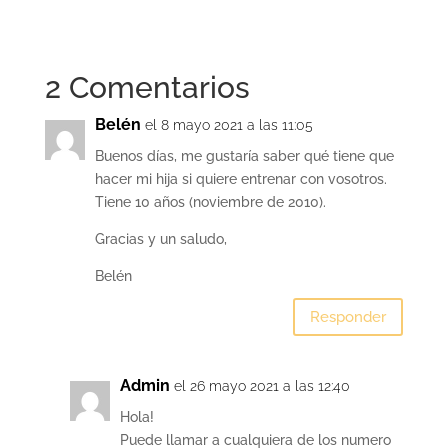
2 Comentarios
Belén
el 8 mayo 2021 a las 11:05
Buenos días, me gustaría saber qué tiene que
hacer mi hija si quiere entrenar con vosotros.
Tiene 10 años (noviembre de 2010).
Gracias y un saludo,
Belén
Responder
Admin
el 26 mayo 2021 a las 12:40
Hola!
Puede llamar a cualquiera de los numero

What the task asks >> Write out the records above in full and exactly, with no pictures.

Written response >>
2 Comentarios
Belén
el 8 mayo 2021 a las 11:05
Buenos días, me gustaría saber qué tiene que
hacer mi hija si quiere entrenar con vosotros.
Tiene 10 años (noviembre de 2010).
Gracias y un saludo,
Belén
Responder
Admin
el 26 mayo 2021 a las 12:40
Hola!
Puede llamar a cualquiera de los numero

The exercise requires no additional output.